Please copy each line of the data that includes the string "ihrer".

DATA SHOWN:
* * * * * * *

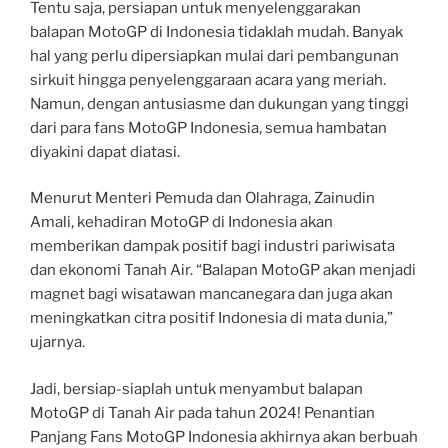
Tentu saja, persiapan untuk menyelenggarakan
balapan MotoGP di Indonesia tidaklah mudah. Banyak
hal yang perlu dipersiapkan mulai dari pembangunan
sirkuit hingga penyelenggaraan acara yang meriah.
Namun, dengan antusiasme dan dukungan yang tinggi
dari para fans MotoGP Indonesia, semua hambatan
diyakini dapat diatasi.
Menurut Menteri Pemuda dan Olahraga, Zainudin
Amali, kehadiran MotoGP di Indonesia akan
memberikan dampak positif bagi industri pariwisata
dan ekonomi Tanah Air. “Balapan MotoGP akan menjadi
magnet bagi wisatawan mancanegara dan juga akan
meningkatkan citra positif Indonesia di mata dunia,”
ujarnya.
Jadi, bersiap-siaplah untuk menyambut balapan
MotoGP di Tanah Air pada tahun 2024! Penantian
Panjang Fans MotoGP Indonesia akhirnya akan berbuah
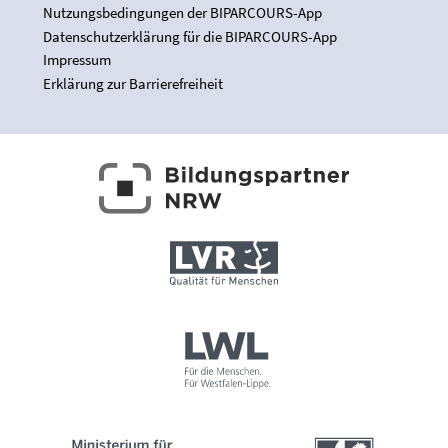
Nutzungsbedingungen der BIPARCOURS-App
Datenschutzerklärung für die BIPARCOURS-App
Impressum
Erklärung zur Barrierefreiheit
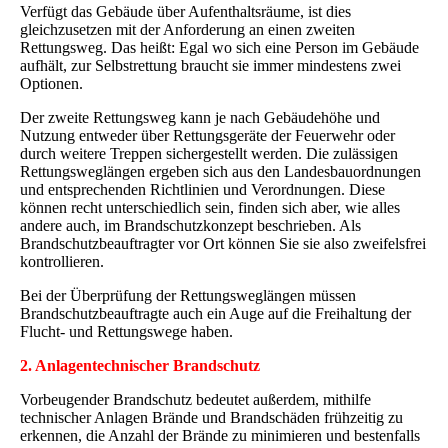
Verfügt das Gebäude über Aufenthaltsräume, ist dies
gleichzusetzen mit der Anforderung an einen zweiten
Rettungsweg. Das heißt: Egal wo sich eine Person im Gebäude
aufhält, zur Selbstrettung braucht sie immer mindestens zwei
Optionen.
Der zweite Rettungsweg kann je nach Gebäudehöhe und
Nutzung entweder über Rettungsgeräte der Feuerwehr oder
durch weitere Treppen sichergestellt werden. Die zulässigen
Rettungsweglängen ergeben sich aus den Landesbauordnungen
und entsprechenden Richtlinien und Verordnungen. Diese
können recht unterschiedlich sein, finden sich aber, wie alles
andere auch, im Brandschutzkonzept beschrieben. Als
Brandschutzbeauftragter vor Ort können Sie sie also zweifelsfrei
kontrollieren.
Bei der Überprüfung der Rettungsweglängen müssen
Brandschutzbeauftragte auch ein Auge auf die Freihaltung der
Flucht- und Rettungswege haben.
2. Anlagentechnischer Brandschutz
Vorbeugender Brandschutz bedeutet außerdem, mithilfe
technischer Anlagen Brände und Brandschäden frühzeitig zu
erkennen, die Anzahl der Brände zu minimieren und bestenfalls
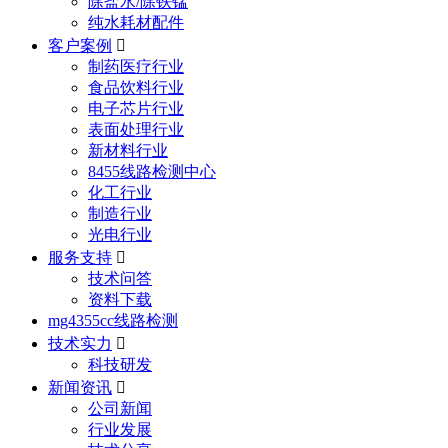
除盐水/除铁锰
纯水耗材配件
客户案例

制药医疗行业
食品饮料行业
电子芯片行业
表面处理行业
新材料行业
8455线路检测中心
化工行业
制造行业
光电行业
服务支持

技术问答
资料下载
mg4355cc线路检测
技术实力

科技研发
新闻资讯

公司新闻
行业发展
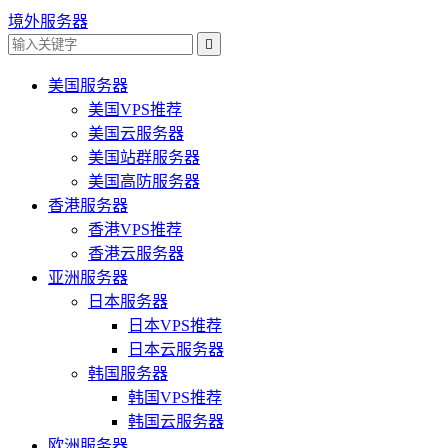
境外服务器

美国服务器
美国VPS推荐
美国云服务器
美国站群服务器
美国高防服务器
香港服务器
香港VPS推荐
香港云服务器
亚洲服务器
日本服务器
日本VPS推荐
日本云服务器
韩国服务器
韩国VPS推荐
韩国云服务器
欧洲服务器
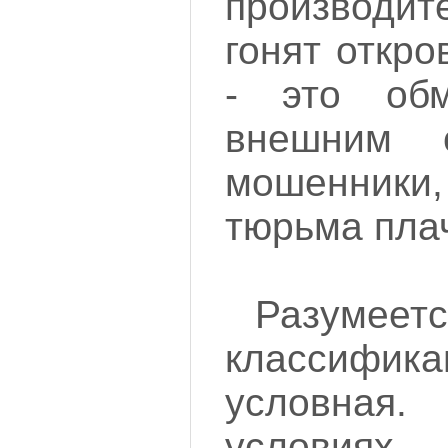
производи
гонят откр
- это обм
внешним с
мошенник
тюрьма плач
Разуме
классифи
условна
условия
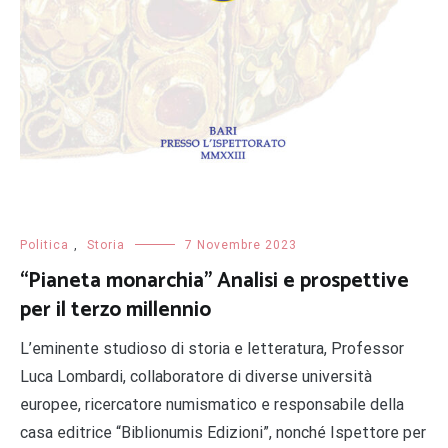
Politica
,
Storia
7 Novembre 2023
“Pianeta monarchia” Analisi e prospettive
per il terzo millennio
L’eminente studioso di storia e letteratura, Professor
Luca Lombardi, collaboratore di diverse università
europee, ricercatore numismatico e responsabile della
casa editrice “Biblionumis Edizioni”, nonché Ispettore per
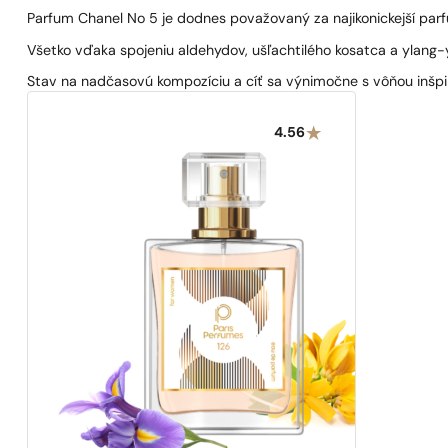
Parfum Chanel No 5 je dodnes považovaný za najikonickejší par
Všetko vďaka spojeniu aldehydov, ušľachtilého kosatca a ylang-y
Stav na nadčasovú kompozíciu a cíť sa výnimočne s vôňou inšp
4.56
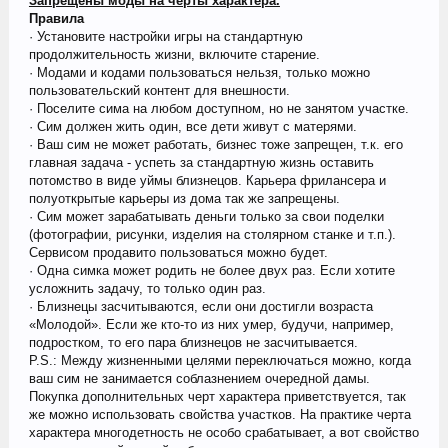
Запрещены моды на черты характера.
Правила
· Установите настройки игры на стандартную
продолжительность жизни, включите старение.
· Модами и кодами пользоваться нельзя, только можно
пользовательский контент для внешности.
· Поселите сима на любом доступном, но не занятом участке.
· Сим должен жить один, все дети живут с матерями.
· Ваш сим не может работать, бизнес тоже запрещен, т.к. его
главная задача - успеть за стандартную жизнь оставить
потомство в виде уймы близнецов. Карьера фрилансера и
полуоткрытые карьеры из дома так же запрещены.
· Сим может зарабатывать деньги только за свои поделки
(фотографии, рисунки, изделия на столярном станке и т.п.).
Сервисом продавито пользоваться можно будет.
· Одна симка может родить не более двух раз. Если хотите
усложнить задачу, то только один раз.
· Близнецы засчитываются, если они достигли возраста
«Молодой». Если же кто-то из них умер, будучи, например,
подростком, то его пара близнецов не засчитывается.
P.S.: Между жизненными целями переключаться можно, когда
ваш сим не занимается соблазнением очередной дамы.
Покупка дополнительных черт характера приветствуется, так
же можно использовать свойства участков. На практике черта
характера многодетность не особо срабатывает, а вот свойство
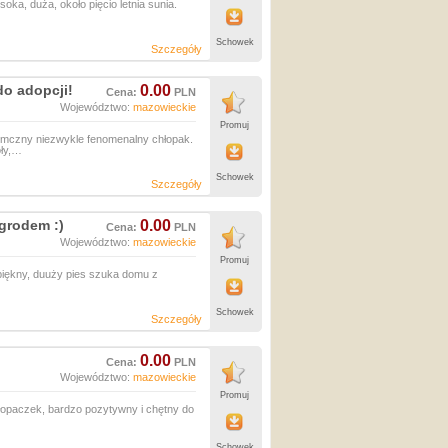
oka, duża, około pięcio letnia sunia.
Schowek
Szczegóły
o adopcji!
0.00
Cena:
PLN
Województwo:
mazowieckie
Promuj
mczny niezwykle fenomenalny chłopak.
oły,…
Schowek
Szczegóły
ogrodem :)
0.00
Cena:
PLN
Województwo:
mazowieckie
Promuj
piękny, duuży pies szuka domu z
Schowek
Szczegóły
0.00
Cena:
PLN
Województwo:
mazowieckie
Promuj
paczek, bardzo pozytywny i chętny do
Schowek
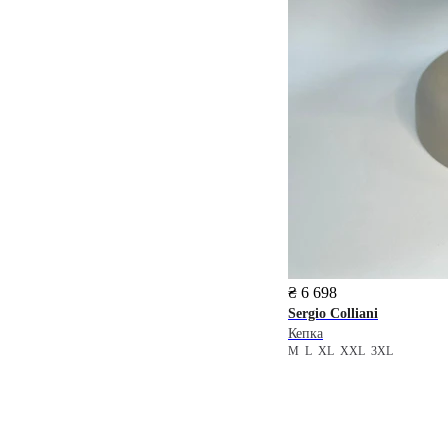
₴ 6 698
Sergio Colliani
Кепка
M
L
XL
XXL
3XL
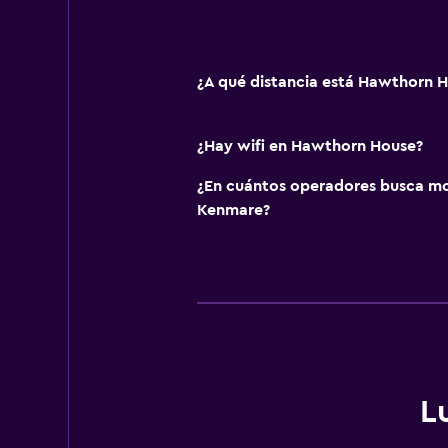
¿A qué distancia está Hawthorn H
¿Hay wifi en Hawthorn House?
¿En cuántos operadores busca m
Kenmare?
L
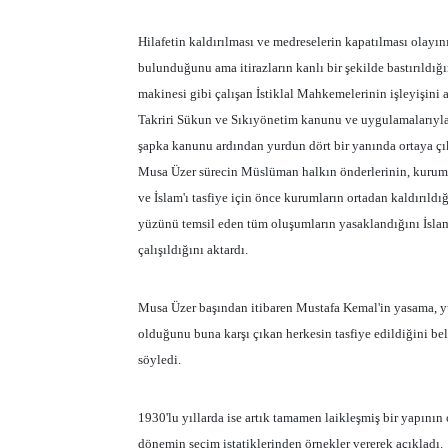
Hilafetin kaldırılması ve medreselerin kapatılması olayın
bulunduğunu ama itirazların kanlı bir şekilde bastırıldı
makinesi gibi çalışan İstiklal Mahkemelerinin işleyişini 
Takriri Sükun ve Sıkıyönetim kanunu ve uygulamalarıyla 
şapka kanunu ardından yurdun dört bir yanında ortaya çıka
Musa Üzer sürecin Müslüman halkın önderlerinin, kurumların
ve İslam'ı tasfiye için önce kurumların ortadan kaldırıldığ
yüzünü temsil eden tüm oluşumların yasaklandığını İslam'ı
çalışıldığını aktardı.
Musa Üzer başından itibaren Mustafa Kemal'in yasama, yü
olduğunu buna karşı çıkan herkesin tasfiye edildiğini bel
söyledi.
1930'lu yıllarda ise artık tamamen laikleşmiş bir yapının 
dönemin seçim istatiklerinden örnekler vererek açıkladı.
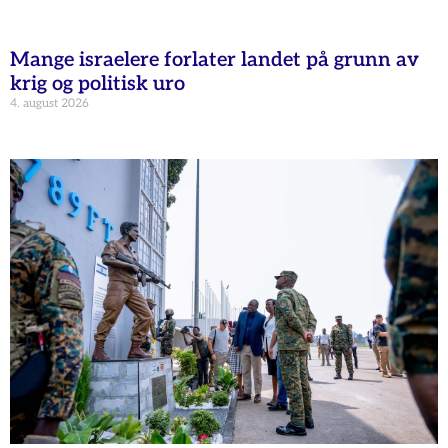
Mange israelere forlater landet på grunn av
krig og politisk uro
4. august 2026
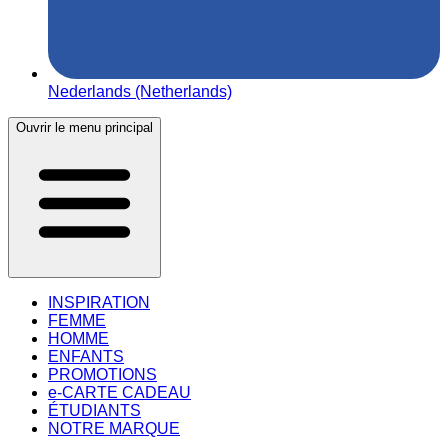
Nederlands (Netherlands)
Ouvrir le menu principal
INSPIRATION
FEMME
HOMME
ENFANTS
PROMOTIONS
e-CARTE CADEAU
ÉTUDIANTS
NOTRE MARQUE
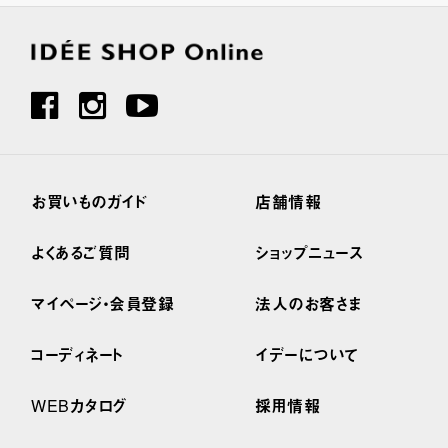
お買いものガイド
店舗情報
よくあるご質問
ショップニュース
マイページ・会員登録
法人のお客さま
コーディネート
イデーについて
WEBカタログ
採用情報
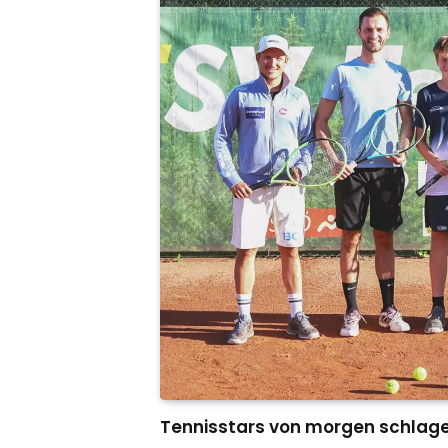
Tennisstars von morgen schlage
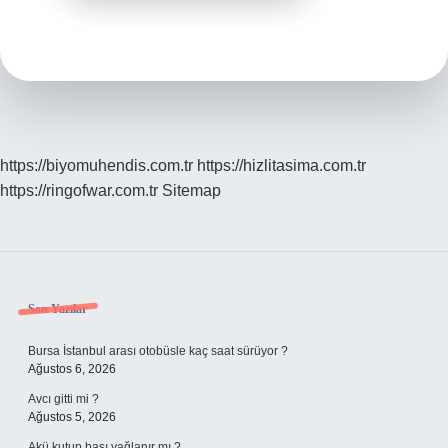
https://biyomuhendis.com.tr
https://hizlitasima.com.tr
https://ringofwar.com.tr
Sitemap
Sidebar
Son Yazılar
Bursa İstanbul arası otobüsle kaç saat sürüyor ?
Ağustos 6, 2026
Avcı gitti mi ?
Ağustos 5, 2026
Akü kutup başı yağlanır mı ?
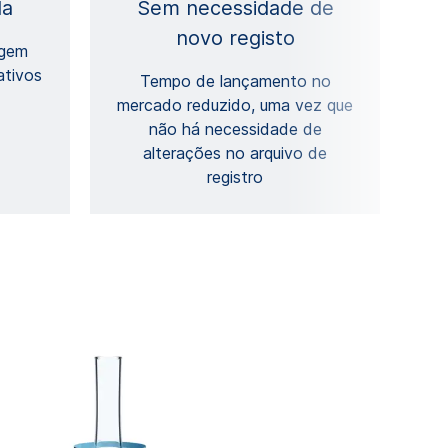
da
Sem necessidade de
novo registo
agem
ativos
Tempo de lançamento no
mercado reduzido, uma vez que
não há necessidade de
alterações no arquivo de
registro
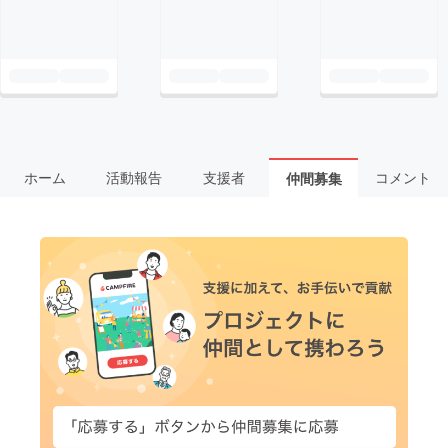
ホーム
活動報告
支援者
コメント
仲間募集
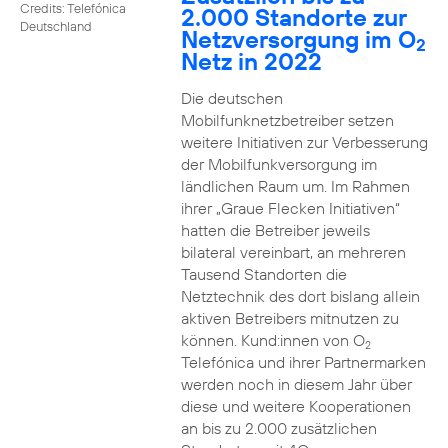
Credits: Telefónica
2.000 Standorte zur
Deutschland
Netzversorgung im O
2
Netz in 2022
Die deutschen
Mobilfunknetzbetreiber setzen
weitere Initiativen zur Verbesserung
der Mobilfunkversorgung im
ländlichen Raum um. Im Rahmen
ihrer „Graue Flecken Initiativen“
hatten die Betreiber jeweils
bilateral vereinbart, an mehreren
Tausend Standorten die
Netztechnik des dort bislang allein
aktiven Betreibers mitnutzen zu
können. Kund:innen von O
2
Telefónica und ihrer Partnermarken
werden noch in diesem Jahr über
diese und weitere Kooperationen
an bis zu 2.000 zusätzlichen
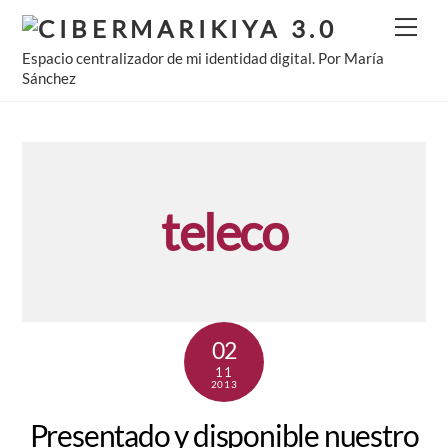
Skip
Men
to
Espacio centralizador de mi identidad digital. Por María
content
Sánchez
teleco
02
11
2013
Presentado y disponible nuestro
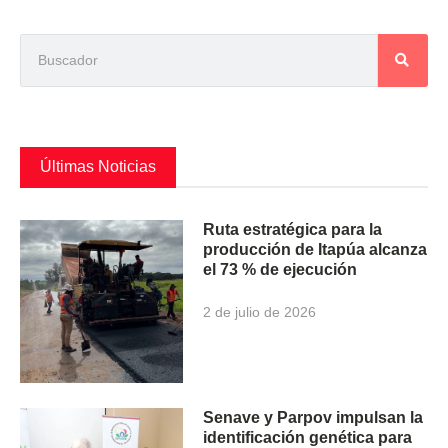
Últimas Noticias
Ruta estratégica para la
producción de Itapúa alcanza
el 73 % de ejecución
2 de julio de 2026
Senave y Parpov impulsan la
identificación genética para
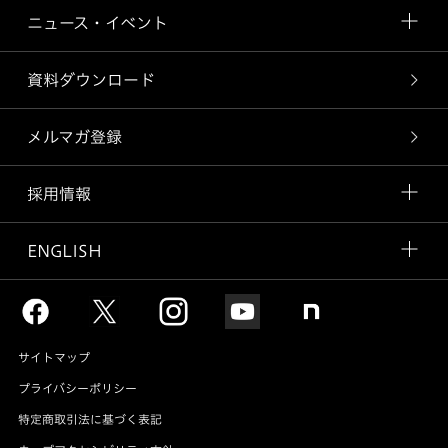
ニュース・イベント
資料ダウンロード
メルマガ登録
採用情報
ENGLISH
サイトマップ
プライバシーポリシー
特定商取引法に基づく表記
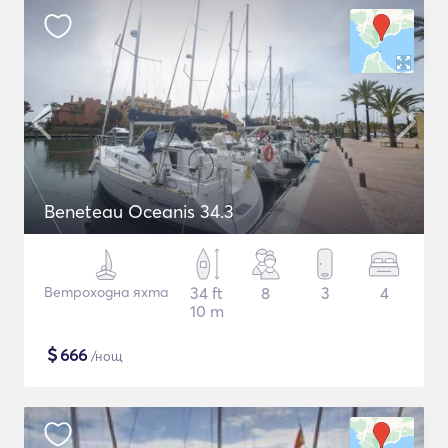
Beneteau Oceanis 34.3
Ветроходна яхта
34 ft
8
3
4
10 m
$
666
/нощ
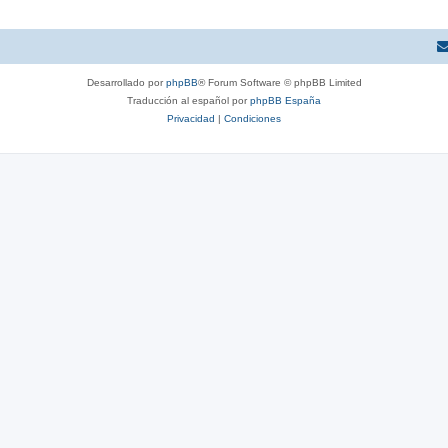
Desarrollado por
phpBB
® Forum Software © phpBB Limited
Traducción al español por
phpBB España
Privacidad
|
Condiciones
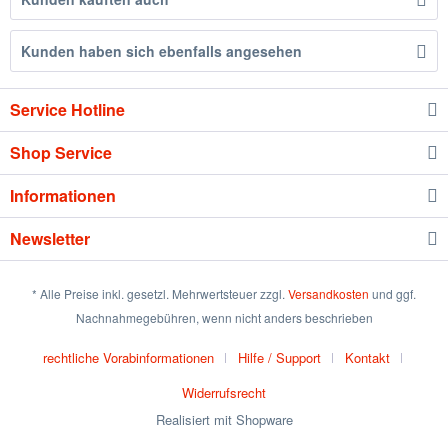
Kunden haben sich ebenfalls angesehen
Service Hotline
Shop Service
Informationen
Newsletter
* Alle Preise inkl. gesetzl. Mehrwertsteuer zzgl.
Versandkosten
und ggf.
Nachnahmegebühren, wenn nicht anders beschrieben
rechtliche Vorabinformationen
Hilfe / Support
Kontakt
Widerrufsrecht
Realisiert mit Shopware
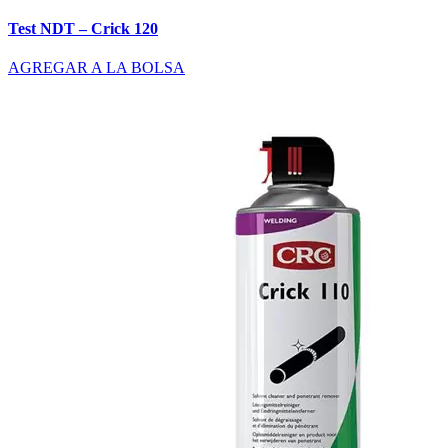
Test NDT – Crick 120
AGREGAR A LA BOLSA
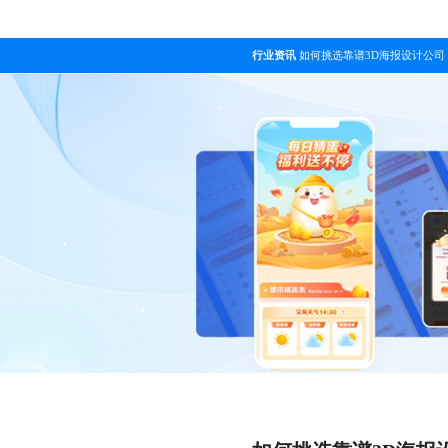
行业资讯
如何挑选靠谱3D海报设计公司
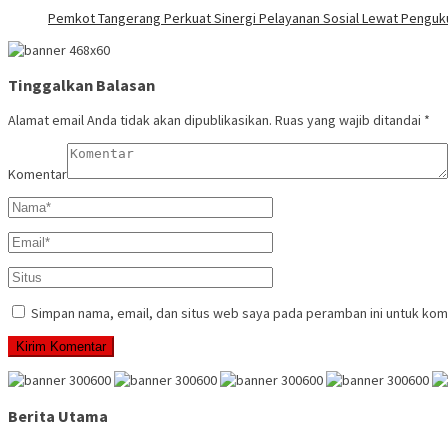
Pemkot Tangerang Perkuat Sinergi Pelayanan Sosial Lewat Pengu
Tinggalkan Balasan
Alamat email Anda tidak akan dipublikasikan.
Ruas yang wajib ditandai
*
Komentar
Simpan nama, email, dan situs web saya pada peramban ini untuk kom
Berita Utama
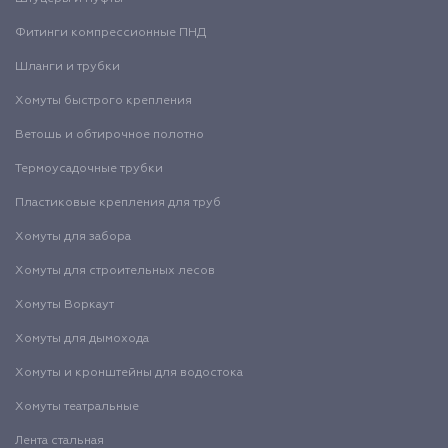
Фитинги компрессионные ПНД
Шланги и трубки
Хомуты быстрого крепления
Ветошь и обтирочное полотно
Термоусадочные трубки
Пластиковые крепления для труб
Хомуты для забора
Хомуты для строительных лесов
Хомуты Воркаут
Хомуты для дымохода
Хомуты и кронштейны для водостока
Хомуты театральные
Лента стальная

* * * * * * *

ANSWER SECTION:
ihrer „Graue Flecken Initiativen“
Telefónica und ihrer Partnermarken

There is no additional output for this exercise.